The primary concern was that the psychologists in describing classical mental functions had, in the main, acquiesced that mental functions might be explicable in terms of physical processes. In other words, they had agreed at least in principle, that 'mind' was the product of the human brain. This was a necessary, albeit unfortunate, requirement from the scientific community if psychology was to be accepted as a 'science' at the turn of the 20th century.
However, when psychical research came forth and began describing even more anomalous phenomena that classical physics and materialism had no way to explain, there was only one response. The data or the analysis had to be, in some way wrong. It was unthinkable something could be accepted as scientific fact which had no foundation in physical laws. And yet this is precisely what the careful work of the psychical researchers of the late 19th century, like Myers and Gurney, were demonstrating clearly, concisely and evocatively.

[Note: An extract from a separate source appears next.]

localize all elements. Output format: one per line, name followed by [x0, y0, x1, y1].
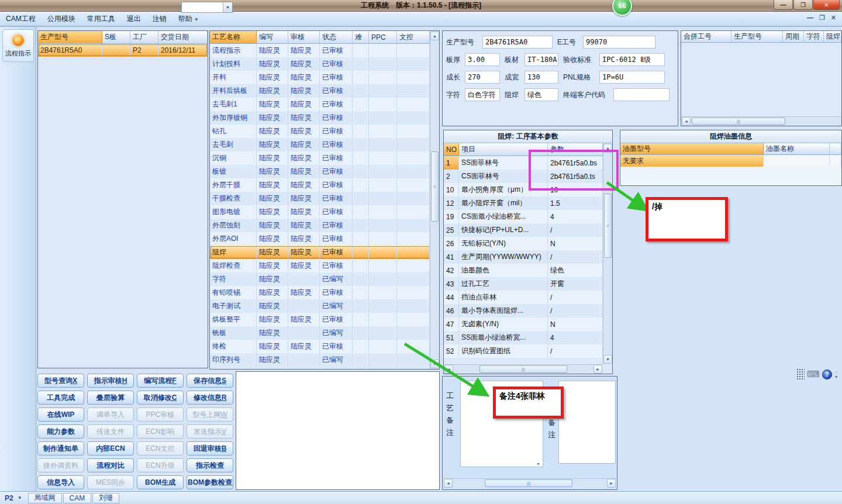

When the final confrontation occurred, the matter came down to whether psychology wanted to be taken seriously. Psychical researchers, such as Myers - who had a significant stake in the future of modern psychology - could have simply acquiesced en masse. And in fact, most of Myers' colleagues reluctantly did so. However, Myers and to a degree James, were not so easily moved from a position they knew to be correct. Myers proposed a compromise. Myers suggested that perhaps science should expand to consider the psychical research as peer to all the physical research that had gone before. This was heresey from the majority viewpoint, and Myers was soundly rejected. Not until almost a century had passsed, into the final quarter of the 20th century, would a groundswell occur in the scientific community that would finally signal significant change and ultimlately lead to the beginnings of what today can only be called the most significant paradigm shift in science since the introduction of the Modern Age.
An Integrated Science
One key goal of 21st century science will be the integration of more traditional materialistic concepts that have served science so well in the past, with the newer elightenment that is coming from the research and methods described here. The traditional material, reductionist approach to macro physics will remain viable and intact in the short term at least. More likely during the next decade, we will begin to see the evolution of advanced physics based on premises founded in quantum dynamics and realizations of the need for a marriage of the material and the conscious worlds. It is highly probable that such a paradigm shift, for that is precisely what it is, will be required to advance 21st century science.